= John Ballard (music producer) =

Scottish singer-songwriter and record producer

John Ballard (born 14 April 1951) is a Scottish singer-songwriter and record producer, based in Gothenburg, Sweden, where he has a recording studio (Tuff Studios).
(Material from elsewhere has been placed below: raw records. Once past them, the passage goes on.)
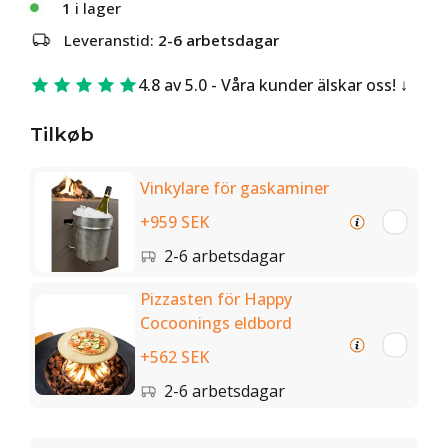
1
i lager
Leveranstid:
2-6 arbetsdagar
4.8 av 5.0 - Våra kunder älskar oss!
Tilkøb
Vinkylare för gaskaminer
+959 SEK
2-6 arbetsdagar
Pizzasten för Happy
Cocoonings eldbord
+562 SEK
2-6 arbetsdagar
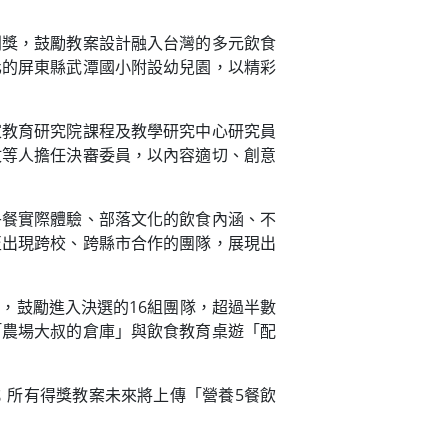
別獎，鼓勵教案設計融入台灣的多元飲食
化的屏東縣武潭國小附設幼兒園，以精彩
家教育研究院課程及教學研究中心研究員
玟等人擔任決審委員，以內容適切、創意
午餐實際體驗、部落文化的飲食內涵、不
至出現跨校、跨縣市合作的團隊，展現出
，鼓勵進入決選的16組團隊，超過半數
「農場大叔的倉庫」與飲食教育桌遊「配
；所有得獎教案未來將上傳「營養5餐飲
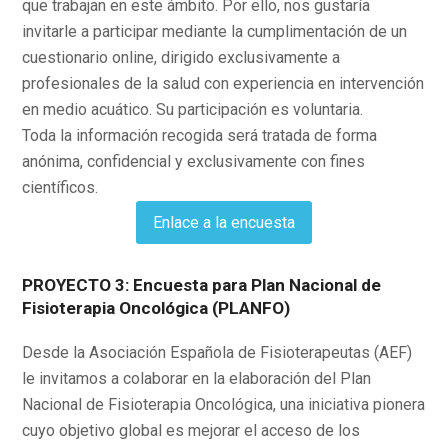
que trabajan en este ámbito. Por ello, nos gustaría
invitarle a participar mediante la cumplimentación de un
cuestionario online, dirigido exclusivamente a
profesionales de la salud con experiencia en intervención
en medio acuático. Su participación es voluntaria.
Toda la información recogida será tratada de forma
anónima, confidencial y exclusivamente con fines
científicos.
Enlace a la encuesta
PROYECTO 3:
Encuesta para Plan Nacional de
Fisioterapia Oncológica (PLANFO)
Desde la Asociación Española de Fisioterapeutas (AEF)
le invitamos a colaborar en la elaboración del Plan
Nacional de Fisioterapia Oncológica, una iniciativa pionera
cuyo objetivo global es mejorar el acceso de los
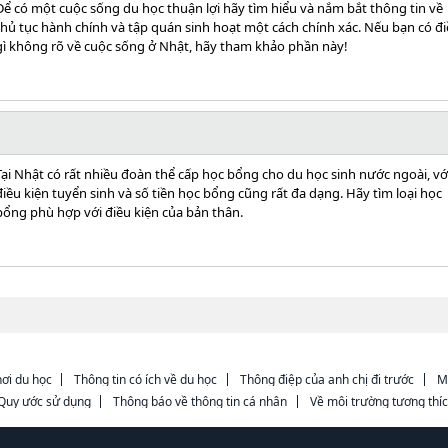
Để có một cuộc sống du học thuận lợi hãy tìm hiểu và nắm bắt thông tin về
thủ tục hành chính và tập quán sinh hoạt một cách chính xác. Nếu bạn có đ
gì không rõ về cuộc sống ở Nhật, hãy tham khảo phần này!
Tại Nhật có rất nhiều đoàn thể cấp học bổng cho du học sinh nước ngoài, vớ
điều kiện tuyển sinh và số tiền học bổng cũng rất đa dạng. Hãy tìm loại học
bổng phù hợp với điều kiện của bản thân.
ơi du học
Thông tin có ích về du học
Thông điệp của anh chị đi trước
M
Quy ước sử dụng
Thông báo về thông tin cá nhân
Về môi trường tương thí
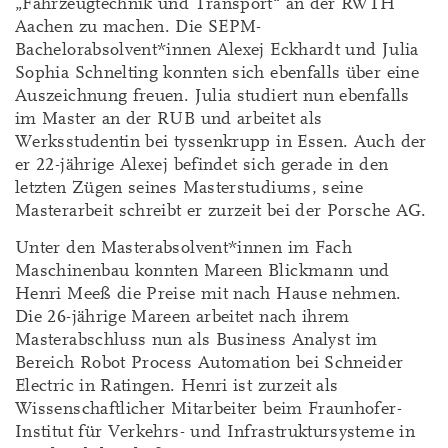
„Fahrzeugtechnik und Transport“ an der RWTH
Aachen zu machen. Die SEPM-
Bachelorabsolvent*innen Alexej Eckhardt und Julia
Sophia Schnelting konnten sich ebenfalls über eine
Auszeichnung freuen. Julia studiert nun ebenfalls
im Master an der RUB und arbeitet als
Werksstudentin bei tyssenkrupp in Essen. Auch der
er 22-jährige Alexej befindet sich gerade in den
letzten Zügen seines Masterstudiums, seine
Masterarbeit schreibt er zurzeit bei der Porsche AG.
Unter den Masterabsolvent*innen im Fach
Maschinenbau konnten Mareen Blickmann und
Henri Meeß die Preise mit nach Hause nehmen.
Die 26-jährige Mareen arbeitet nach ihrem
Masterabschluss nun als Business Analyst im
Bereich Robot Process Automation bei Schneider
Electric in Ratingen. Henri ist zurzeit als
Wissenschaftlicher Mitarbeiter beim Fraunhofer-
Institut für Verkehrs- und Infrastruktursysteme in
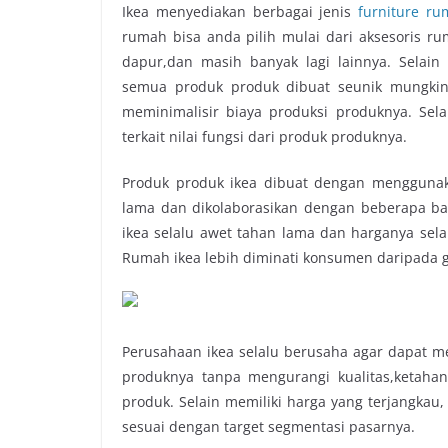
Ikea menyediakan berbagai jenis
furniture r
rumah bisa anda pilih mulai dari aksesoris ru
dapur,dan masih banyak lagi lainnya. Selai
semua produk produk dibuat seunik mungkin
meminimalisir biaya produksi produknya. Sela
terkait nilai fungsi dari produk produknya.
Produk produk ikea dibuat dengan menggunaka
lama dan dikolaborasikan dengan beberapa ba
ikea selalu awet tahan lama dan harganya sela
Rumah ikea lebih diminati konsumen daripada g
Perusahaan ikea selalu berusaha agar dapat m
produknya tanpa mengurangi kualitas,ketahan
produk. Selain memiliki harga yang terjangkau
sesuai dengan target segmentasi pasarnya.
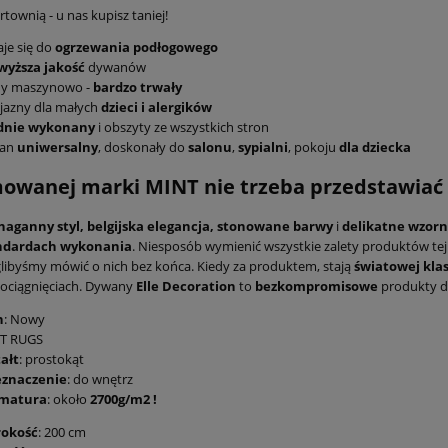
townią - u nas kupisz taniej!
je się do
ogrzewania podłogowego
wyższa jakość
dywanów
ny maszynowo -
bardzo trwały
jazny dla małych
dzieci i alergików
idnie wykonany
i obszyty ze wszystkich stron
an
uniwersalny
, doskonały do
salonu
,
sypialni
, pokoju
dla dziecka
owanej marki MINT nie trzeba przedstawiać
naganny styl,
belgijska elegancja,
stonowane barwy
i
delikatne wzor
ndardach
wykonania
. Niesposób wymienić wszystkie zalety produktów tej
ibyśmy mówić o nich bez końca. Kiedy za produktem, stają
światowej klas
ociągnięciach. Dywany
Elle Decoration
to
bezkompromisowe
produkty d
n
: Nowy
T RUGS
ałt
: prostokąt
eznaczenie
: do wnętrz
matura
: około
2700g/m2 !
rokość
: 200 cm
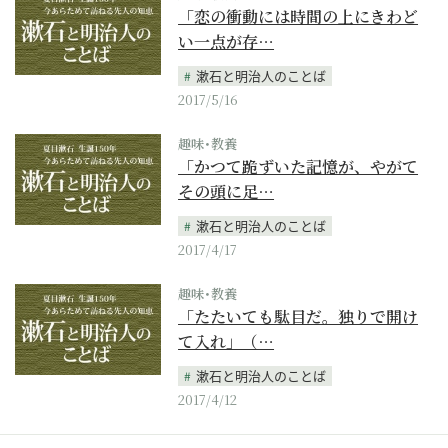
「恋の衝動には時間の上にきわど
い一点が存…
漱石と明治人のことば
2017/5/16
趣味･教養
「かつて跪ずいた記憶が、やがて
その頭に足…
漱石と明治人のことば
2017/4/17
趣味･教養
「たたいても駄目だ。独りで開け
て入れ」（…
漱石と明治人のことば
2017/4/12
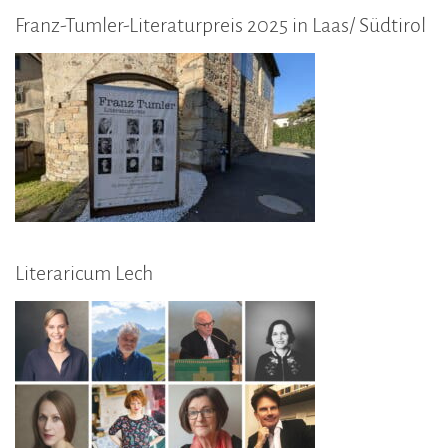
Franz-Tumler-Literaturpreis 2025 in Laas/ Südtirol
Literaricum Lech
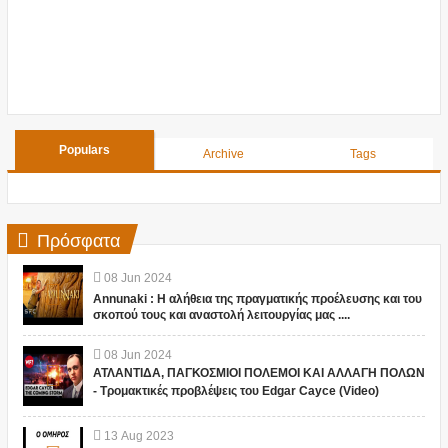
Populars
Archive
Tags
Πρόσφατα
08
Jun
2024
Annunaki : Η αλήθεια της πραγματικής προέλευσης και του
σκοπού τους και αναστολή λειτουργίας μας ....
08
Jun
2024
ΑΤΛΑΝΤΙΔΑ, ΠΑΓΚΟΣΜΙΟΙ ΠΟΛΕΜΟΙ ΚΑΙ ΑΛΛΑΓΗ ΠΟΛΩΝ
- Τρομακτικές προβλέψεις του Edgar Cayce (Video)
13
Aug
2023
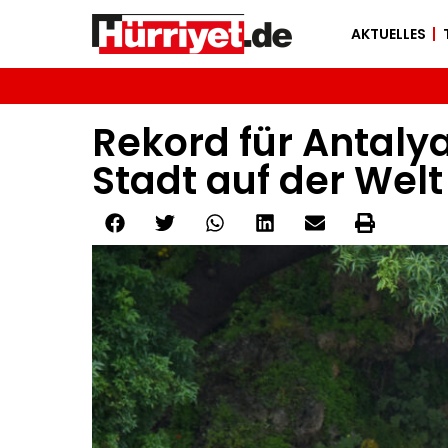
AKTUELLES
Rekord für Antaly
Stadt auf der Welt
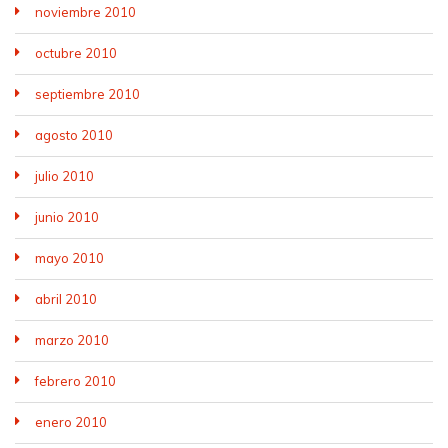
noviembre 2010
octubre 2010
septiembre 2010
agosto 2010
julio 2010
junio 2010
mayo 2010
abril 2010
marzo 2010
febrero 2010
enero 2010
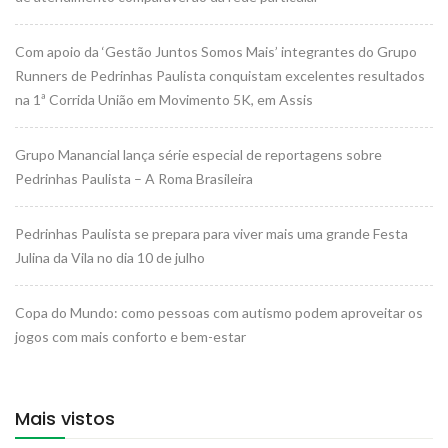
Com apoio da ‘Gestão Juntos Somos Mais’ integrantes do Grupo
Runners de Pedrinhas Paulista conquistam excelentes resultados
na 1ª Corrida União em Movimento 5K, em Assis
Grupo Manancial lança série especial de reportagens sobre
Pedrinhas Paulista – A Roma Brasileira
Pedrinhas Paulista se prepara para viver mais uma grande Festa
Julina da Vila no dia 10 de julho
Copa do Mundo: como pessoas com autismo podem aproveitar os
jogos com mais conforto e bem-estar
Mais vistos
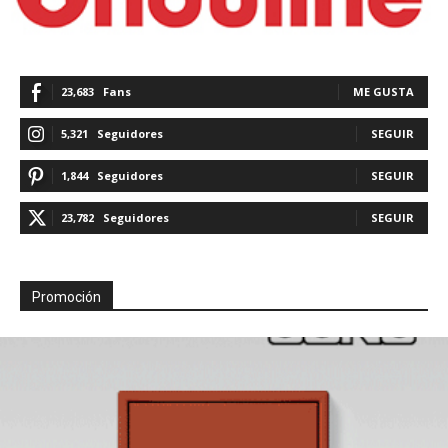
23,683
Fans
ME GUSTA
5,321
Seguidores
SEGUIR
1,844
Seguidores
SEGUIR
23,782
Seguidores
SEGUIR
Promoción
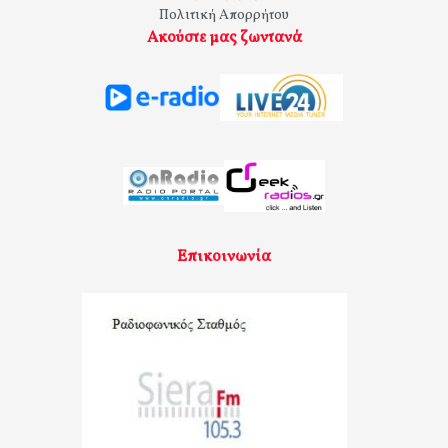
Πολιτική Απορρήτου
Ακούστε μας ζωντανά
Επικοινωνία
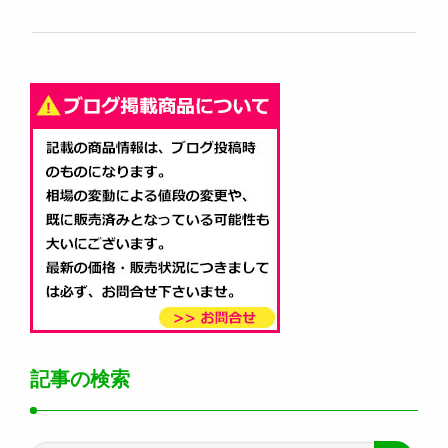
記事の検索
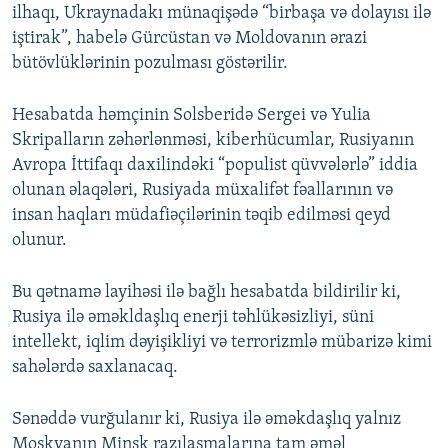
ilhaqı, Ukraynadakı münaqişədə “birbaşa və dolayısı ilə
iştirak”, habelə Gürcüstan və Moldovanın ərazi
bütövlüklərinin pozulması göstərilir.
Hesabatda həmçinin Solsberidə Sergei və Yulia
Skripalların zəhərlənməsi, kiberhücumlar, Rusiyanın
Avropa İttifaqı daxilindəki “populist qüvvələrlə” iddia
olunan əlaqələri, Rusiyada müxalifət fəallarının və
insan haqları müdafiəçilərinin təqib edilməsi qeyd
olunur.
Bu qətnamə layihəsi ilə bağlı hesabatda bildirilir ki,
Rusiya ilə əməkldaşlıq enerji təhlükəsizliyi, süni
intellekt, iqlim dəyişikliyi və terrorizmlə mübarizə kimi
sahələrdə saxlanacaq.
Sənəddə vurğulanır ki, Rusiya ilə əməkdaşlıq yalnız
Moskvanın Minsk razılaşmalarına tam əməl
At Tuff Studios he has produced amongst others, Ace of Base (their first three albums), as well as co-writing some of their songs.

==Discography==

As Producer:
| Year | Artist(s) | Song |
|---|---|---|
| 1992 | Ace Of Base | "Happy Nation" |
| 1993 | Ace Of Base | "The Sign" |
| 1995 | Ace Of Base | "The Bridge" |
| 1998 | Ace Of Base | "Life Is A Flower" |

As Composer/writer or co-writer:
| Year | Artist(s) | Song | Notes |
|---|---|---|---|
|  | Ace Of Base | "No Stranger to Love" |  |
|  | Ace Of Base | "Mercy Mercy" |  |
|  | Ace Of Base | "Look Around Me" | Unreleased |
|  | Ace Of Base | "Angel of Love" | Unreleased |
| 1995 | Ace Of Base | "Beautiful Life" | Released on the album The Bridge |
| 1995 | Ace Of Base | "Perfect World" | Released on the album The Bridge |
| 1995 | Ace Of Base | "Que Sera" | Released on the album The Bridge |
| 1995 | Ace Of Base | "Edge of Heaven" | Released on the album The Bridge |
| 1998 | Ace Of Base | "I Pray" | Released on the album Flowers |
| 1998 | Ace Of Base | "Don't Go Away" | Released on the albums Cruel Summer and Flowers |
| 2013 | Farid Mammadov | "Hold Me" | Azerbaijan entry in the Eurovision Song Contest, took 2nd place |
| 2014 | Tolmachevy Sisters | "Shine" | Russian entry in the Eurovision Song Contest, took 7th place |
| 2016 | Sergey Lazarev | "You Are the Only One" | Russian entry in the Eurovision Song Contest, took 3rd place |
| 2017 | Demy | "This Is Love" | Greek entry in the Eurovision Song Contest, took 19th place |
| 2018 | DoReDoS | "My Lucky Day" | Moldovan entry in the Eurovision Song Contest, took 10th place |

Ballard has also written songs for the Eurovision Song Contest and also performed twice in the Swedish qualification rounds of ESC in the 1980s:

| Year | Artist(s) | Song | Notes |
|---|---|---|---|
| 1983 | John Ballard/Ann-Louise Hanson | "Bara En Enda Gång" | Took 5th place in the Swedish qualification rounds of the ESC. |
| 1984 | John Ballard | "Rendez-Vous" | Took 3rd place in the Swedish qualification rounds of the ESC. |

== Other projects==
Ballard founded the successful Swedish band Bubbles, and wrote and recorded most of their songs.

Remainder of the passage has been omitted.